毎日通りを眺めている。アパートは2階建てで、部屋は通りに向かって右側の隅の2階、スミッコ暮らしである。3LDKの他の部屋に比べて、隅っこの1・2階の部屋は、1DKと狭く、家賃も格安だ。

俺は、10年勤めた会社を、上司に辞表を叩きつけて辞めてしまった。そしたら、次の仕事が見つからず、現在無職、ここ数日、ハロワに行ってないし、来月で失業保険も切れる。何とかしなくちゃいけないのに、連日通りを見てる。ただぼんやりとだ。

午前10時 人通りの途絶えた通りに、必ずお婆さんが来る。箱型の乳母車を押しながら、ゆっくりとやって来る。そして、アパート前のバス停で一休みする。乳母車には、柴犬が大人しく収まっているのだ。チョット休むと立ち上がり、向きを変えて、来た方向へ戻って行くのだ。・・・犬の散歩? いやいや犬と散歩だろうか?

その日は珍しく、昼少し前になってお婆さんはやって来た。ベンチに座ろうとして、そのまま転んでしまった。犬を乗せた乳母車がフラ〜っと車道へ出て止まった。それなりに車通りもあるので、俺は慌てて駆け付けた。乳母車をバス停横に固定し、お婆さんを助け起こすと、右足を痛めてしまった様だった。救急車を呼ぼうとしたら、大丈夫だからと、頑なに拒否して、帰ると言うのだ。それならばと、「じゃあ、送って行きますよ、ハイ! 負ぶさって」と背中を向けると、ありがとうと言って背中に捕まる。それをヒョイと揺すり上げ、わぁ!軽いなー、なんて思いながら柴犬車を片手で押す。
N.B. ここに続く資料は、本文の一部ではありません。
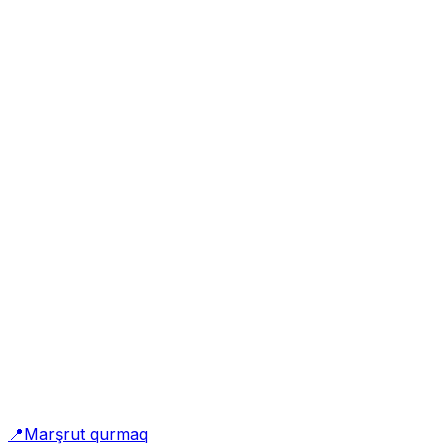
📍
Marşrut qurmaq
大人しくて可愛いけど、よく見ると随分老犬だ。「悪いわねぇ次の角を左よ」「はい分かりました。着いたらワンちゃん置いて、医者へ行きましょう、俺がオブって行きますから」「ホホホ、優しいのね、でも私、長いこと看護婦だったの婦長もやったベテランよだから大丈夫」・・・

到着し、ソファーに座らせると、元看護婦長から、テキパキとした指示が飛ぶ、気付けば俺が、犬に水と餌をやり、人生初めてドリップ式でコーヒーを入れていた。その間に彼女は、自分でしっかりと手当てを済ませ、捻挫用ゼノールで固めた右足はしっかりと包帯で巻かれ、立ち上がって、「ヨシ!これなら歩ける」なんて言っている。どうぞと促され、自分で用意したコーヒーを飲む「アッ、これは美味しい」と感嘆すると、フフ!そうでしょう、とおっしゃる。「今日は本当にありがとう、お時間大丈夫なの?」今更である。「アッ、俺今無職なんで、だから時間は大丈夫です」「アラ、それなら此処でアルバイトしない? 私、全治1週間ほどなの、だから、七日間のアルバイト!どう?」「いやいや、俺にできることなんて無いし、職安にも行かなくちゃだし」「日当2万でどう?」「はいやります!やらせて下さい」・・・短期アルバイト決定だ。

「宜しくお願いします。申し遅れました。田口由美子、88歳です」「こちらこそ、吉田次郎、32歳です。ワンちゃんのお名前は?」「あの子は、タロウと言います。太郎は全盲、目が見えないんですよ」「ェエ〜、でも、今全力疾走してるじゃ無いですか、障害物も避けてる」

柴犬タロウは、広い庭を疾走し、庭木をジャンプしていた。